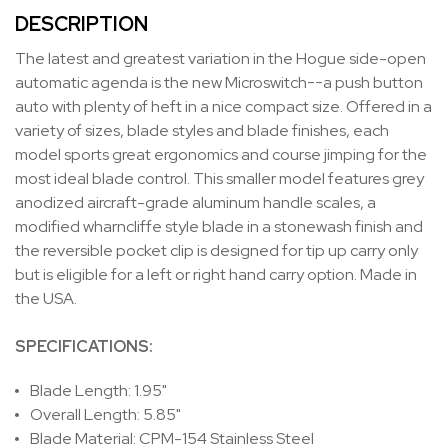
DESCRIPTION
The latest and greatest variation in the Hogue side-open
automatic agenda is the new Microswitch--a push button
auto with plenty of heft in a nice compact size. Offered in a
variety of sizes, blade styles and blade finishes, each
model sports great ergonomics and course jimping for the
most ideal blade control. This smaller model features grey
anodized aircraft-grade aluminum handle scales, a
modified wharncliffe style blade in a stonewash finish and
the reversible pocket clip is designed for tip up carry only
but is eligible for a left or right hand carry option. Made in
the USA.
SPECIFICATIONS:
Blade Length: 1.95"
Overall Length: 5.85"
Blade Material: CPM-154 Stainless Steel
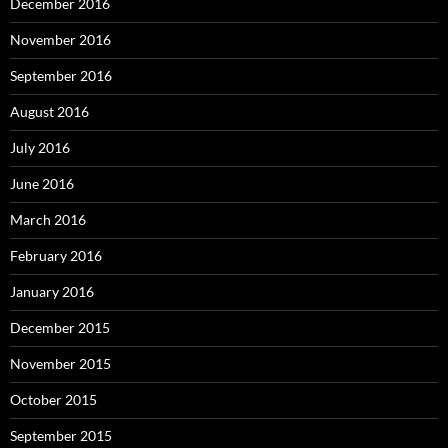
December 2016
November 2016
September 2016
August 2016
July 2016
June 2016
March 2016
February 2016
January 2016
December 2015
November 2015
October 2015
September 2015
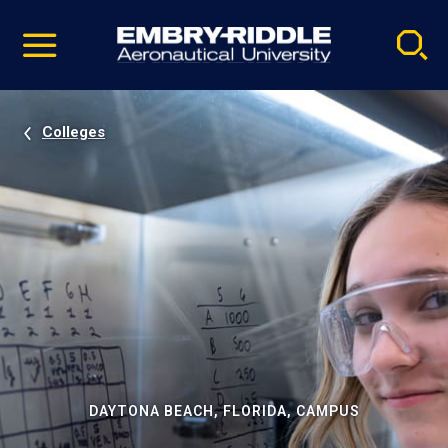
Pause
Skip
video
Navigation
Colleges
DAYTONA BEACH, FLORIDA, CAMPUS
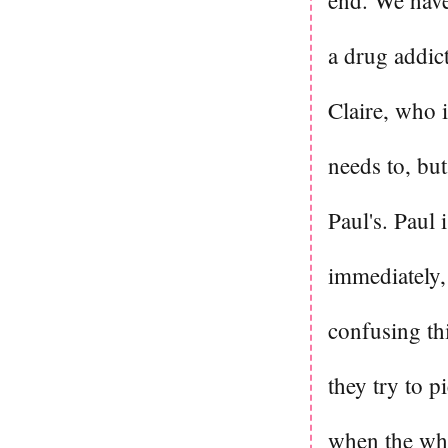
end. We have
a drug addic
Claire, who 
needs to, bu
Paul's. Paul 
immediately, 
confusing thi
they try to p
when the whol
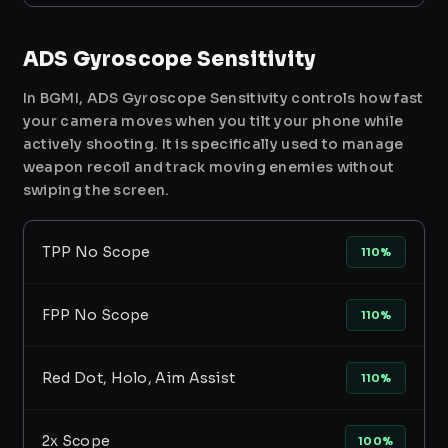
ADS Gyroscope Sensitivity
In BGMI, ADS Gyroscope Sensitivity controls how fast
your camera moves when you tilt your phone while
actively shooting. It is specifically used to manage
weapon recoil and track moving enemies without
swiping the screen.
TPP No Scope
110%
FPP No Scope
110%
Red Dot, Holo, Aim Assist
110%
2x Scope
100%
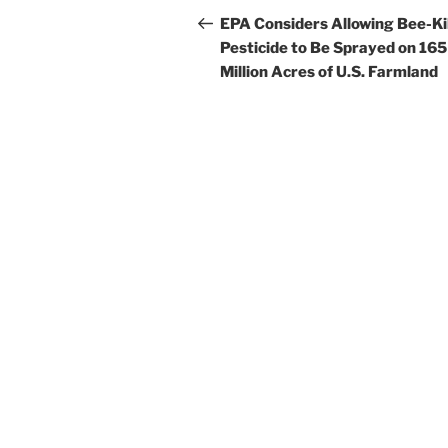
navigation
Post
EPA Considers Allowing Bee-Kil
Pesticide to Be Sprayed on 165
Million Acres of U.S. Farmland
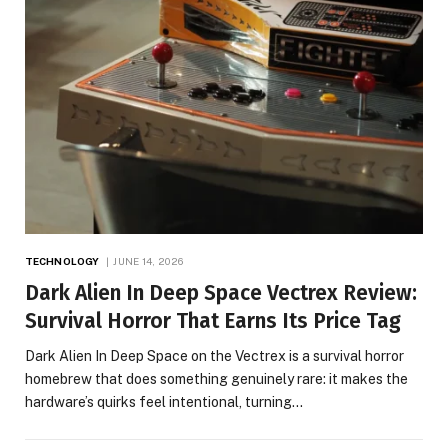
TECHNOLOGY
JUNE 14, 2026
Dark Alien In Deep Space Vectrex Review:
Survival Horror That Earns Its Price Tag
Dark Alien In Deep Space on the Vectrex is a survival horror
homebrew that does something genuinely rare: it makes the
hardware’s quirks feel intentional, turning…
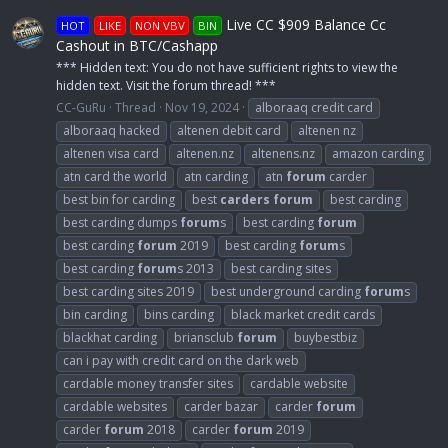
Live CC $909 Balance Cc
HOT
LIKE
NON VBV
BIN
Cashout in BTC/Cashapp
*** Hidden text: You do not have sufficient rights to view the
hidden text. Visit the forum thread! ***
CC-GuRu
Thread
Nov 19, 2024
alboraaq credit card
alboraaq hacked
altenen debit card
altenen nz
altenen visa card
altenen.nz
altenens.nz
amazon carding
atn card the world
atn carding
atn
forum
carder
best bin for carding
best
carders
forum
best carding
best carding dumps
forum
s
best carding
forum
best carding
forum
2019
best carding
forum
s
best carding
forum
s 2013
best carding sites
best carding sites 2019
best underground carding
forum
s
bin carding
bins carding
black market credit cards
blackhat carding
briansclub
forum
buybestbiz
can i pay with credit card on the dark web
cardable money transfer sites
cardable website
cardable websites
carder bazar
carder
forum
carder
forum
2018
carder
forum
2019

===

Task statement: Begin with the first line of the records and repeat every line up to the one with "your camera moves", counting that line too. Pictures are not part of the copy.

Solution below:
DESCRIPTION
The latest and greatest variation in the Hogue side-open
automatic agenda is the new Microswitch--a push button
auto with plenty of heft in a nice compact size. Offered in a
variety of sizes, blade styles and blade finishes, each
model sports great ergonomics and course jimping for the
most ideal blade control. This smaller model features grey
anodized aircraft-grade aluminum handle scales, a
modified wharncliffe style blade in a stonewash finish and
the reversible pocket clip is designed for tip up carry only
but is eligible for a left or right hand carry option. Made in
the USA.
SPECIFICATIONS:
Blade Length: 1.95"
Overall Length: 5.85"
Blade Material: CPM-154 Stainless Steel
December 2016
November 2016
September 2016
August 2016
July 2016
June 2016
March 2016
February 2016
January 2016
December 2015
November 2015
October 2015
September 2015
Pause
Skip
video
Navigation
Colleges
DAYTONA BEACH, FLORIDA, CAMPUS
end. We have
a drug addic
Claire, who 
needs to, bu
Paul's. Paul 
immediately, 
confusing thi
they try to p
when the whol
ADS Gyroscope Sensitivity
In BGMI, ADS Gyroscope Sensitivity controls how fast
your camera moves when you tilt your phone while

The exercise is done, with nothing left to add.